Certes on est loin ici du PSC réglementaire et des récolements périodiques: on ne part d'une analyse d'un bâtiment, d'une collection, d'une institution et de publics existants, mais bien d'un espace physique, de sa population dans sa diversité et d'un patrimoine global dont la collection du musée, si elle existe, n'est qu'un élément précieux mais enfermé et physiquement stérilisé. Et on fait cela avec la population elle-même.

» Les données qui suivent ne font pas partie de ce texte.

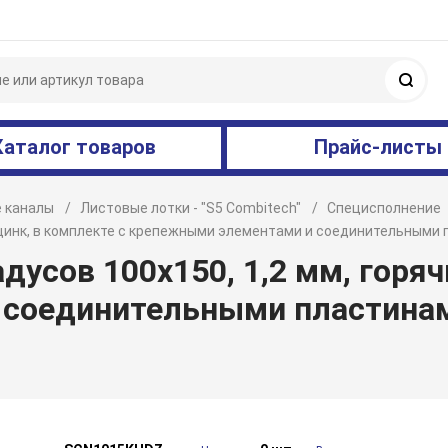
Поис
Каталог товаров
Прайс-листы
 каналы
Листовые лотки - "S5 Combitech"
Специсполнение
ий цинк, в комплекте с крепежными элементами и соединительным
дусов 100х150, 1,2 мм, горяч
 соединительными пластина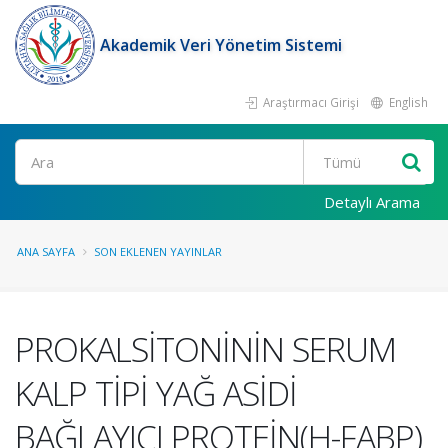
Akademik Veri Yönetim Sistemi
Araştırmacı Girişi
English
Ara
Detaylı Arama
ANA SAYFA
SON EKLENEN YAYINLAR
PROKALSİTONİNİN SERUM
KALP TİPİ YAĞ ASİDİ
BAĞLAYICI PROTEİN(H-FABP)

Si on suppose que ce processus a été suivi, on aboutit à un concept de musée issu du territoire, associé totalement ou partiellement au patrimoine vivant de ce même territoire. On peut alors reformuler les différentes missions traditionnelles du musée. Dans une première approche, cela pourrait donner ceci:

- l'acquisition d'objets à conserver dans les collections permanentes serait exceptionnelle et n'interviendrait qu'en cas d'absolue nécessité et d'absence d’autre solution..On s'attacherait plutôt à un inventaire partagé du patrimoine local et à la prise de responsabilité des habitants sur ce patrimoine qui resterait vivant et soumis aux aléas de la vie collective;

- la conservation s'appliquerait aux biens considérés par la population, aidée des spécialistes du musée, comme d'une particulière signification pour elle et pour le territoire; elle accompagnerait la vie du bien culturel ou naturel et ses éventuelles transformations d'usage; les biens immatériels seraient également protégés mais aussi susceptibles d'usages nouveaux et de transformations liées à la vie et à la créativité de la communauté.

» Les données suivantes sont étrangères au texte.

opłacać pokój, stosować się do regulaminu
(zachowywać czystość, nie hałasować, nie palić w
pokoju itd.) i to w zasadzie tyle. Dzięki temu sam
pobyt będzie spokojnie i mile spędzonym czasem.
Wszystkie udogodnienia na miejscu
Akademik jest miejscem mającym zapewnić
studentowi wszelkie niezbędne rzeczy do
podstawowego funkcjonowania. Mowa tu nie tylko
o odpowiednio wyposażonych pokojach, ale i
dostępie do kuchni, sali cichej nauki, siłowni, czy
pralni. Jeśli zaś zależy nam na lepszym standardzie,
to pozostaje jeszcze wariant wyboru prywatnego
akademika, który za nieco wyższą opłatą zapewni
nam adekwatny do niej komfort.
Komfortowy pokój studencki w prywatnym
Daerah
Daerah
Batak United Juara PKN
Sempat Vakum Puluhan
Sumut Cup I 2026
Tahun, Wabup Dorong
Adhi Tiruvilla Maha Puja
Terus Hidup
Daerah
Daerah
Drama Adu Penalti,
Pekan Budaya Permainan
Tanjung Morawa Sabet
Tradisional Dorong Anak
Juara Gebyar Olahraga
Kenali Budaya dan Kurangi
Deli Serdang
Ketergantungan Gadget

- la recherche sur le patrimoine (et les collections qui en font partie) serait menée conjointement par des spécialistes des disciplines scientifiques et techniques concernées et par des habitants porteurs de mémoires, de savoirs et de compétences d'usage. Les résultats en seraient restitués à l'ensemble de la population.

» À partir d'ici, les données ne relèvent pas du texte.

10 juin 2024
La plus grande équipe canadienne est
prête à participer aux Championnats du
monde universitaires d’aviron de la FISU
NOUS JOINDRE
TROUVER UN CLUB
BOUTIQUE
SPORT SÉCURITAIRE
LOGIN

- l'action éducative et culturelle s'adresserait à l'ensemble de la population et porterait surtout sur le patrimoine vivant du territoire, la collection propre du musée servant de matériau disponible en permanence pour des actions pédagogiques, ludiques, interactives, ou pour des manifestations (expositions par exemple, reproductions en 2 ou 3D) destinées à la population ou à des visiteurs extérieurs.

- la notion de public, ou d'usagers, ne s'appliquerait plus aux seuls visiteurs de l'espace physique du musée ou de ses activités même lorsqu'elles sont réalisées à l'extérieur de ses murs. En tant qu'institution publique, le musée s'adresserait à la population dans son ensemble, qu'elle soit intéressée ou pas, et à des visiteurs venus d’ailleurs (touristes, chercheurs). Il serait reconnu en particulier que chaque habitant, qu'il en soit conscient ou non, est à la fois un propriétaire (moral et culturel) et un usager de son patrimoine comme de son territoire.

Reste à discuter de la gouvernance du patrimoine et du musée. Je ne crois pas qu'il soit possible de donner une réponse unique à cette question, qui doit être résolue en fonction des particularités de chaque territoire, de son contexte politique et social, du caractère du professionnel responsable, de la mobilisation de la population et de ses corps intermédiaires, etc. On cherchera seulement à mettre le plus possible la population en situation de responsabilité effective dans les programmes de gestion et d'animation du patrimoine, donc du musée.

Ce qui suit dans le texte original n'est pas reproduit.